Reputation: 65
I've read the posts How to split a PDF using Apache PDFBox? and How to merge two PDF files into one in Java? However, it only demonstrates how to split it at every page or into equal chucks and the merger apis for addSource() seem to only have File, String and InputStream and not PDDocument.
I would like to insert a one page pdf file into 3 places of a larger pdf file (say 100 pages) at specified pages numbers, e.g. pages 3, 7 and 10. So, I need to split the larger document at page 3, 7, 10, then insert the one page pdf doc, and then merge all the splits parts together in a new pdf file.
I have attempted to do as follows:
PDDocument doc;
PDDocument onePage;
Splitter splitDoc = new Splitter();
PDFMergerUtility mergedDoc = new PDFMergerUtility();
onePage = PDDocument.load("/path/onepage.pdf");
doc = PDDocument.load("/path/hundredpages.pdf");
splitDoc.setSplitAtPage(1); // inefficient
// is there a better solution for split?
List<PDDocument> splitDocs = splitDoc.split(doc);
for (int i=0; i<splitDocs.size(); i++) {
if (i==2 || i==7 || i==10) { // only to demonstrate
mergeFiles.addSource(onePage); // see comment below
} else {
// doesn't accept PDDocument
// what's the alternative without resorting to InputStream
mergeFiles.addSource(splitDocs.remove(0));
}
}
mergedDoc.setDestinationFileName("/path/mergeddoc.pdf");
mergedDoc.mergeDocuments();
Where are my going wrong or is there a better way?
Upvotes: 0
Views: 1868
Reputation: 95928
This answer is about what you actually want to achieve, i.e.
I would like to insert a one page pdf file into 3 places of a larger pdf file (say 100 pages) at specified pages numbers, e.g. pages 3, 7 and 10.
and not what you think you have to do for that, i.e.
So, I need to split the larger document at page 3, 7, 10, then insert the one page pdf doc, and then merge all the splits parts together in a new pdf file.
Furthermore, I assume you still are using a PDFBox version 1.8.x, not a 2.0.0 release candidate.

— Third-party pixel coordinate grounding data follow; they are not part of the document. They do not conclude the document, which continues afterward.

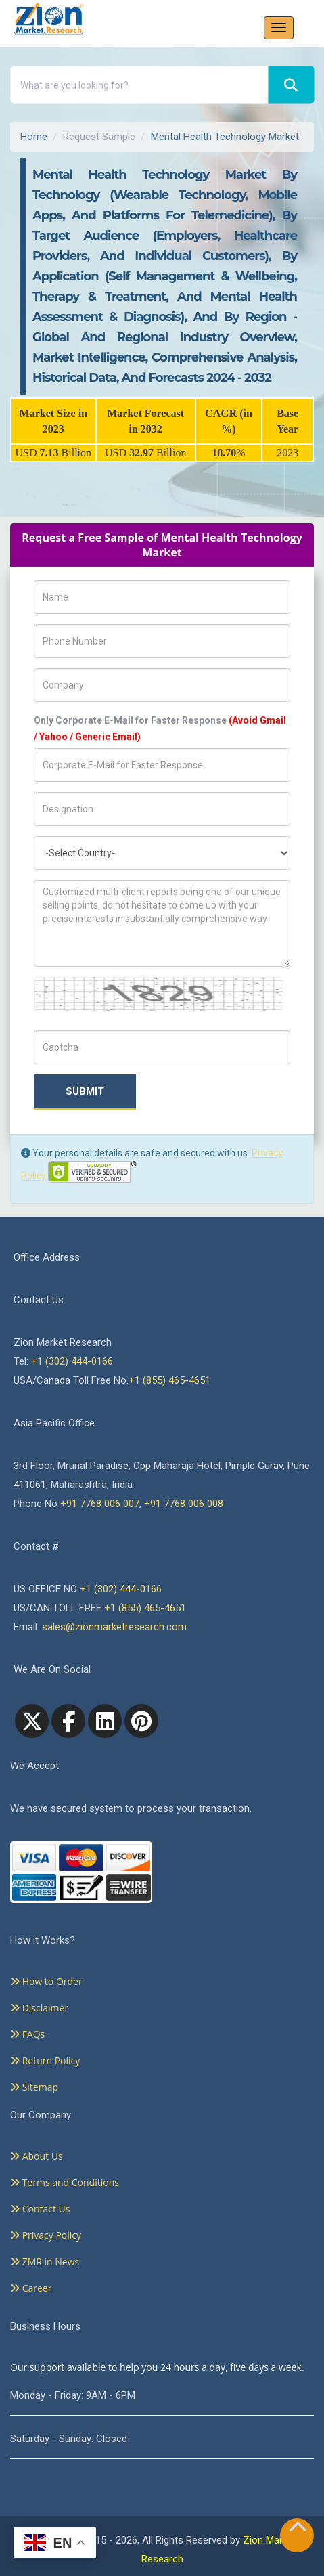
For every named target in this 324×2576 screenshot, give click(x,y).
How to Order (46, 1981)
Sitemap (34, 2086)
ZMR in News (44, 2261)
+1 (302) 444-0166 (72, 1361)
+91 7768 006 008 (183, 1504)
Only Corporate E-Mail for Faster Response (160, 728)
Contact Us (40, 2208)
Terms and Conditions (64, 2182)
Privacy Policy (45, 2235)
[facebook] (68, 1721)
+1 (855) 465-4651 (169, 1380)
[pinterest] (141, 1721)
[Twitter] (32, 1721)
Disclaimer (39, 2007)
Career (30, 2288)
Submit (85, 1091)
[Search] (291, 85)
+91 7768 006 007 (99, 1504)
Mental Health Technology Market (225, 137)
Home (33, 137)
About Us (36, 2155)
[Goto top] (297, 2529)
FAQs (27, 2034)
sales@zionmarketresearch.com (114, 1627)
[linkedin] (105, 1721)
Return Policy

To insert pages into a document (represented by a PDDocument
instance) you actually don't have to split and re-merge that document, you merely have to add the page at the given indices. Thus, we can simplify the approach.
At the same time, though, there is a detail in your task which complicates it again: You cannot insert the identical page object multiple times into the same target document, one at least has to create a shallow copy of it.
Taking this into account, you can insert a one page pdf file into 3 places of a larger pdf:
PDDocument document = ...;
PDDocument singlePageDocument = ...;
PDPage singlePage = (PDPage) singlePageDocument.getDocumentCatalog().getAllPages().get(0);
PDPageNode rootPages = document.getDocumentCatalog().getPages();
rootPages.getKids().add(3-1, singlePage);
singlePage.setParent(rootPages);
singlePage = new PDPage(new COSDictionary(singlePage.getCOSDictionary()));
rootPages.getKids().add(7-1, singlePage);
singlePage = new PDPage(new COSDictionary(singlePage.getCOSDictionary()));
rootPages.getKids().add(10-1, singlePage);
rootPages.updateCount();
document.save(...);
(InsertPages.java method testInsertPages
)
Beware, though, this code assumes a flat page tree. In case of deeper page trees one has to walk the page list differently: To insert a page as nth document page, you cannot simply add it at position n-1 to the Pages root but instead have to inspect its kids one by one, and if coming along an inner PDPageNode
object, you have to read its Count
value to check the number of pages it contains; if this number implies that the position to insert at is contained within, you have to recurse into that inner PDPageNode
object.
Upvotes: 1